First, a quick note to thank the many Gazette donors these last two weeks, who flooded our website and mailbox to help match the $5,000 put up by generous supporters. The Gazette’s summer fundraiser continues through this Sunday, September 7, though without the match to double your contributions. Your donations now will still allow us to help pay staff and fund the technology that helps us create the weekly Gazette issue.
With the work of The Hardwick Gazette centered on the town of Hardwick, though with our office now in Greensboro, it connects two towns that are close to me since I took a gamble and moved here to house sit during the Greensboro winter of 1989-90.
The next summer I started building a house in East Hardwick on land my parents bought in 1969, and haven’t found a reason to leave the area since.
That’s all to say, I’ve been swimming in Caspian Lake since 1962, so it’s important to me, as it is to both towns; Hardwick that owns the town beach and Greensboro, where the lake is. Over the years there have been ongoing struggles over the property, but mostly imposed from outside, and then, mostly by the State of Vermont. Today’s front page story tells a recent part of that tale involving the lake level and how it is regulated.

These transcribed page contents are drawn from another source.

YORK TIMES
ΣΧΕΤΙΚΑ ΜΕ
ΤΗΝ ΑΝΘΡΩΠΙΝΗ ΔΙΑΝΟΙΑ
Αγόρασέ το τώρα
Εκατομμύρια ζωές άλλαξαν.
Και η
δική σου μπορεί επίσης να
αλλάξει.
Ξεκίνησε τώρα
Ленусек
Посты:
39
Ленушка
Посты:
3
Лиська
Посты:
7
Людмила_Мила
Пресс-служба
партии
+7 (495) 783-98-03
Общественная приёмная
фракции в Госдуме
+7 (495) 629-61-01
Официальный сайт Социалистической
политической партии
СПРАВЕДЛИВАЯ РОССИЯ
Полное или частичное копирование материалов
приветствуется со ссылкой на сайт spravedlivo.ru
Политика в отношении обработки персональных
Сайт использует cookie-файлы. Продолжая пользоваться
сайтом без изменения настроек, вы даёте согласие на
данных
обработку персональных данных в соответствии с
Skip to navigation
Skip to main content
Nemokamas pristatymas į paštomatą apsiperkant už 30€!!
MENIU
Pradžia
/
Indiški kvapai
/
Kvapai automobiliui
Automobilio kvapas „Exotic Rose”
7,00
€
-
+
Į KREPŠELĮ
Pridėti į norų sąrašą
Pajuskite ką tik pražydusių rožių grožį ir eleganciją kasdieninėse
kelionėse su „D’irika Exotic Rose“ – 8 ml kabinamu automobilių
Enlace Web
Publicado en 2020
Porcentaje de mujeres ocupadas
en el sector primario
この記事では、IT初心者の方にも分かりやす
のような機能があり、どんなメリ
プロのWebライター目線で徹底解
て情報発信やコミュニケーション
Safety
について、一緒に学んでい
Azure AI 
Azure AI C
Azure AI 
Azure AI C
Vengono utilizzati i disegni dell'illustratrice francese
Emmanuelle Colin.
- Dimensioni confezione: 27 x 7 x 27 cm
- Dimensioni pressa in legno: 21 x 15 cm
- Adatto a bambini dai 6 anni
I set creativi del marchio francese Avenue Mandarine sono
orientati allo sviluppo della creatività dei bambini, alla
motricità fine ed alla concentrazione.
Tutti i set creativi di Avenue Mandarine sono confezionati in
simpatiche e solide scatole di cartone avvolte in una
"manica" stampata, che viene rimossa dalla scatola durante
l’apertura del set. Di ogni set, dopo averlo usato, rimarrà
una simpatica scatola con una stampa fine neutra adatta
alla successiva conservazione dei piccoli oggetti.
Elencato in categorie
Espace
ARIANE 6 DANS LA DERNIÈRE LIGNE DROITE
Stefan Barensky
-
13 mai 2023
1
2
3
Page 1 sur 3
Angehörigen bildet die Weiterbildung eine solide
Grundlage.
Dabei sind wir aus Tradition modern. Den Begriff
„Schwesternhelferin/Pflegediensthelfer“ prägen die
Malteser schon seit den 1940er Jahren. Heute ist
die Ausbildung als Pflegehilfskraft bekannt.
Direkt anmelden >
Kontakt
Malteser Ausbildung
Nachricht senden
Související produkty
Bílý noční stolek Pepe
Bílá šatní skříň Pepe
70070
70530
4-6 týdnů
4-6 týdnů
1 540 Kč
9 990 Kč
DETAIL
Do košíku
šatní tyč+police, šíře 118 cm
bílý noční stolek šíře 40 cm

I’m glad I don’t have to make the decision about setting the level of Caspian Lake. The many interests involved are likely to leave no one 100 percent satisfied with an appropriate solution. Perhaps the most important current concern is the safety of the dam, for which there have been many calls for the Hardwick Electric Department (HED) to have engineers investigate the dam’s safety in recent years, but no detailed evaluation or plan for its maintenance has been created. (At least not one that’s been publicly shared.)

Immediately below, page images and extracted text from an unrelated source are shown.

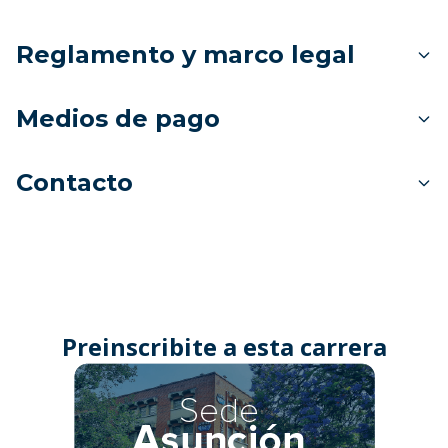
Reglamento y marco legal
Medios de pago
Contacto
Preinscribite a esta carrera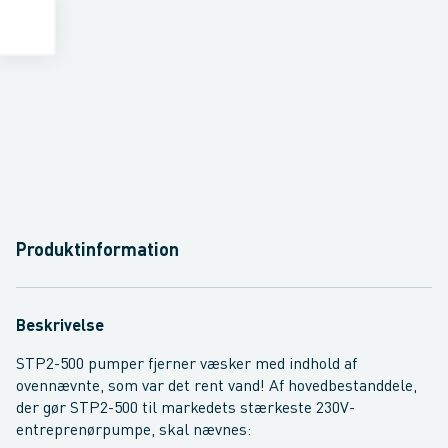
Produktinformation
Beskrivelse
STP2-500 pumper fjerner væsker med indhold af
ovennævnte, som var det rent vand! Af hovedbestanddele,
der gør STP2-500 til markedets stærkeste 230V-
entreprenørpumpe, skal nævnes: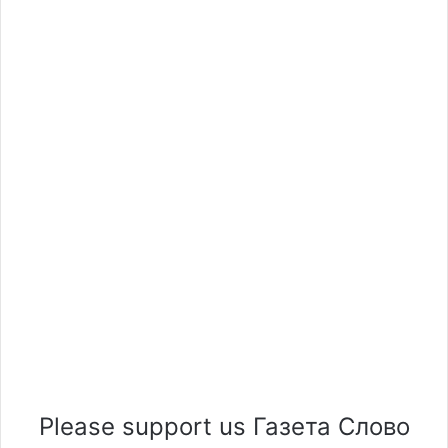
Please support us Газета Слово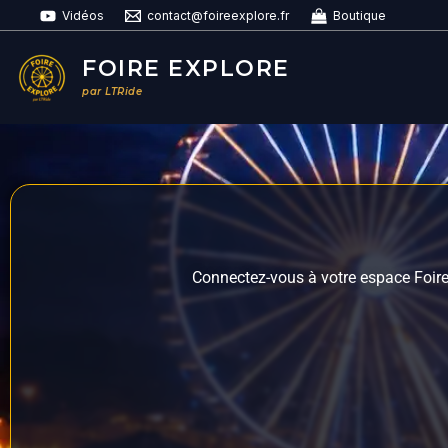
Aller
Vidéos
contact@foireexplore.fr
Boutique
au
contenu
FOIRE EXPLORE
par LTRide
Connectez-vous à votre espace Foire 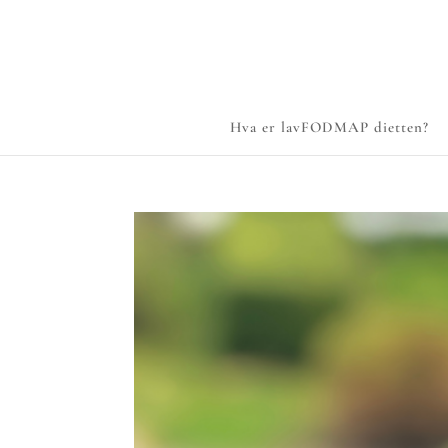
Hva er lavFODMAP dietten?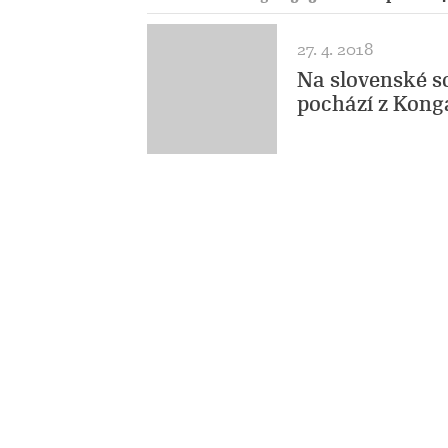
27. 4. 2018
Na slovenské so
pochází z Konga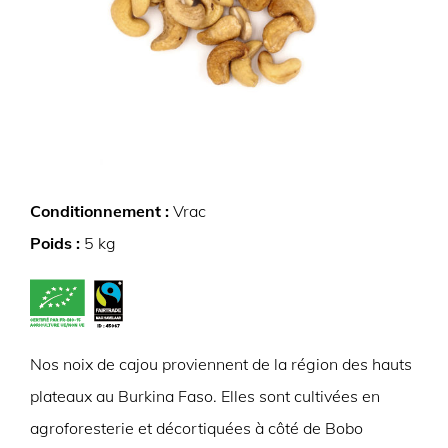
Conditionnement :
Vrac
Poids :
5 kg
Nos noix de cajou proviennent de la région des hauts
plateaux au Burkina Faso. Elles sont cultivées en
agroforesterie et décortiquées à côté de Bobo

The potential of releasing almost a billion gallons of water must certainly give the state Department of Environmental Conservation (DEC) engineer reason for concern. The current setting of the dam’s weir seems to prevent water from over-topping it in flood conditions and I’ll bet they’d rather have it even lower than it is now, to reduce pressure from high water events on the deteriorating structure.
Other concerns, from lakeshore property owners and recreational users of the lake, need to be considered as well, though likely as a lower priority than the safety of downstream communities.
HED likely doesn’t want or need to own a dam they can no longer use to regulate water levels downstream at its Wolcott power station. And they most certainly will have difficulty finding any economic reason, other than liability, in asking customers to fund maintenance which the state has made useless as a tool for them. This echoes similar issues with other Vermont dams, including the Green River Reservoir in Morrisville.
Thankfully there have been no calls to remove the Caspian Lake dam as far as I know, which would perhaps resolve the maintenance issue, but likely be met with considerable objection from a majority of those with an interest in the subject.
I can’t imagine the Town of Greensboro, the Town of Hardwick, the Greensboro Association (GA) or any private entity wanting to own the dam and be strapped with funding its maintenance, which leaves the State of Vermont.
That situation seems to create good reasons for the two towns, HED and the GA to collaborate in working with the state for it to take on ownership of the dam, along with creating a management plan that protects downstream villages and properties, while preserving the recreational and economic benefits it brings to the area.
Paul Fixx, editor
Paul Fixx is editor of The Hardwick Gazette and lives in Hardwick.